In-line determination of chemical composition of animal fat  

Our client is an international producer of meat, meat products and vegetable alternatives with production sites in the Netherlands, Germany and Belgium. With innovations in the supply chain where they are working with partners to create a chain that is smart with data and driven by the health and growth of the individual animal.
inline determination of chemical composition of ham
Description case

One possibility is the implementation of a payout system that steers by fat quality with a preference for unsaturated fat that causes your body to drain cholesterol better. According to the heart foundation your body needs fat, but too much fat is not good. Saturated fat in particular increases your cholesterol and is therefore less good for your cardiovascular system.
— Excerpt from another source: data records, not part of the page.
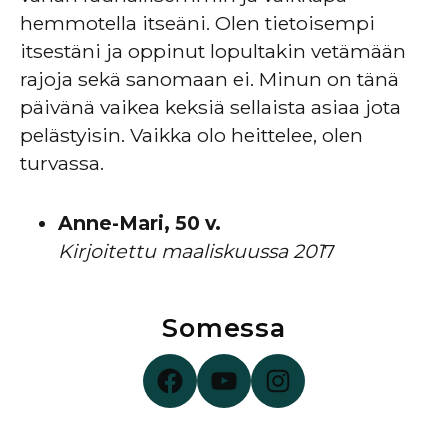
hemmotella itseäni. Olen tietoisempi
itsestäni ja oppinut lopultakin vetämään
rajoja sekä sanomaan ei. Minun on tänä
päivänä vaikea keksiä sellaista asiaa jota
pelästyisin. Vaikka olo heittelee, olen
turvassa.
Anne-Mari, 50 v.
Kirjoitettu maaliskuussa 201
7
Somessa
Surunauha Facebookissa
Surunauha YouTubessa
Surunauha Instagramissa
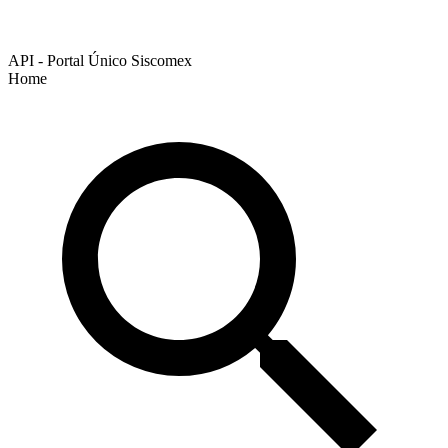
API - Portal Único Siscomex
Home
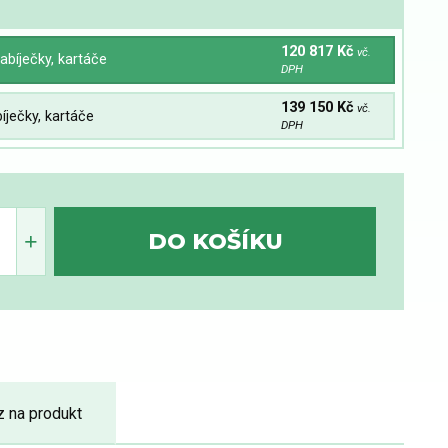
120 817 Kč
vč.
nabíječky, kartáče
DPH
139 150 Kč
vč.
íječky, kartáče
DPH
z na produkt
Food Technology; In-line NIR inspection system

Vision Partners developed and implemented a real-time inspection system for this customer in the production line that can measure in-line the degree of fat saturation based on Near Infrared spectroscopy (NIR) using the "near infrared" portion of the electromagnetic spectrum, with wavelengths between 800 and 2500 nm. 

NIR region of the electromagnetic spectrum

Infrared spectroscopy is based on the property that molecules have specific frequencies at which they vibrate and do so with discrete energy levels. The different resonant frequencies are molecule-dependent and depend on the molecular structure and atomic masses. Using PLS regression, the degree of saturation of the fat can be determined from the spectral response. 
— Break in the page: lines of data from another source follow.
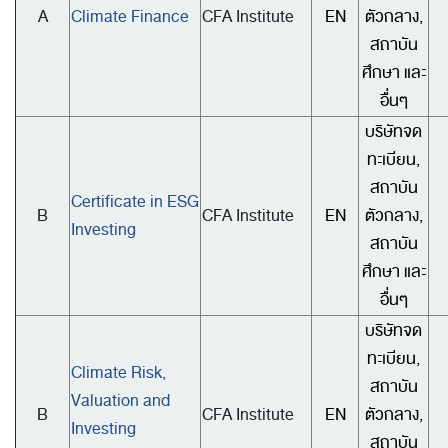
A
Climate Finance
CFA Institute
EN
ตัวกลาง,
สถาบัน
ศึกษา และ
อื่นๆ
บริษัทจด
ทะเบียน,
สถาบัน
Certificate in ESG
B
CFA Institute
EN
ตัวกลาง,
Investing
สถาบัน
ศึกษา และ
อื่นๆ
บริษัทจด
ทะเบียน,
Climate Risk,
สถาบัน
Valuation and
B
CFA Institute
EN
ตัวกลาง,
Investing
สถาบัน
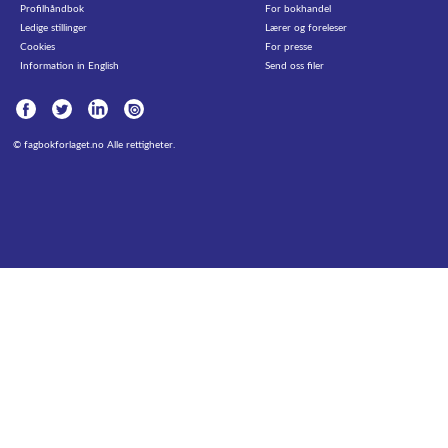
Profilhåndbok
For bokhandel
Ledige stillinger
Lærer og foreleser
Cookies
For presse
Information in English
Send oss filer
©
fagbokforlaget.no
Alle rettigheter.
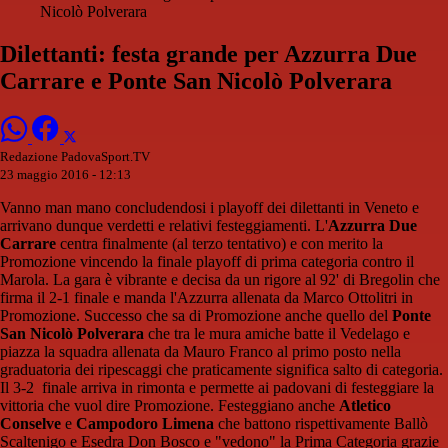
Nicolò Polverara
Dilettanti: festa grande per Azzurra Due
Carrare e Ponte San Nicolò Polverara
Redazione PadovaSport.TV
23 maggio 2016 - 12:13
Vanno man mano concludendosi i playoff dei dilettanti in Veneto e
arrivano dunque verdetti e relativi festeggiamenti. L'
Azzurra Due
Carrare
centra finalmente (al terzo tentativo) e con merito la
Promozione vincendo la finale playoff di prima categoria contro il
Marola. La gara è vibrante e decisa da un rigore al 92' di Bregolin che
firma il 2-1 finale e manda l'Azzurra allenata da Marco Ottolitri in
Promozione. Successo che sa di Promozione anche quello del
Ponte
San Nicolò Polverara
che tra le mura amiche batte il Vedelago e
piazza la squadra allenata da Mauro Franco al primo posto nella
graduatoria dei ripescaggi che praticamente significa salto di categoria.
Il 3-2 finale arriva in rimonta e permette ai padovani di festeggiare la
vittoria che vuol dire Promozione. Festeggiano anche
Atletico
Conselve
e
Campodoro Limena
che battono rispettivamente Ballò
Scaltenigo e Esedra Don Bosco e "vedono" la Prima Categoria grazie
The image below shows the power of machine vision in the NIR spectral region that allows you to recognize and measure non-visible features of products. 
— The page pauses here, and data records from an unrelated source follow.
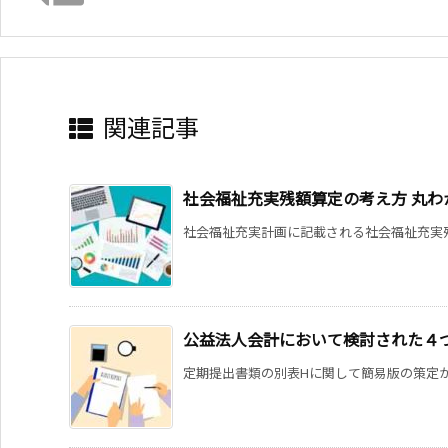
関連記事
社会福祉充実残額算定の考え方 丸わ
社会福祉充実計画に記載される社会福祉充実残
公益法人会計において検討された４
定期提出書類の別表Hに関して簡易版の策定が検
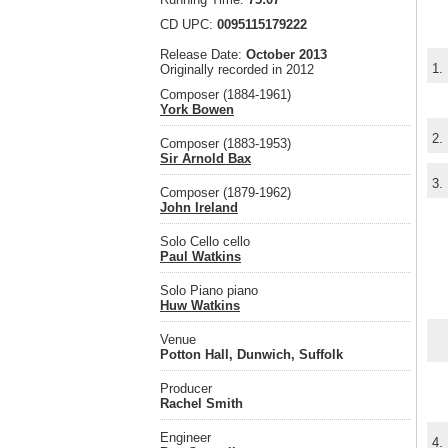
CD UPC:
0095115179222
Release Date:
October 2013
1.
Originally recorded in 2012
Composer (1884-1961)
York Bowen
2.
Composer (1883-1953)
Sir Arnold Bax
3.
Composer (1879-1962)
John Ireland
Solo Cello cello
Paul Watkins
Solo Piano piano
Huw Watkins
Venue
Potton Hall, Dunwich, Suffolk
Producer
Rachel Smith
Engineer
4.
Several features become visible in the NIR region

Vision Partners installed a hyperspectral Image Acquisition unit at the customer's production line based on the Specim FX17 camera. After triggering the overhead control system, this camera takes images consisting of 224 different frequencies in the spectral region of 900 - 1700 nm.

Specim FX17 camera

With software developed by Vision Partners, the fat portion is first selected from the hyperspectral image. Then, for the selected fat, the degree of saturation is determined and the calculated iodine addition number is returned to the overhead production control system. 

This hyperspectral inspection in the 900-1700 SWIR spectral region allows in-line measurement of the chemical composition of grease, thereby developing a more sustainable food chain.

"System integration and expertise are most important anyway for a company like Vision Partners. Thanks to our network, we got in touch with them, and it works to our complete satisfaction."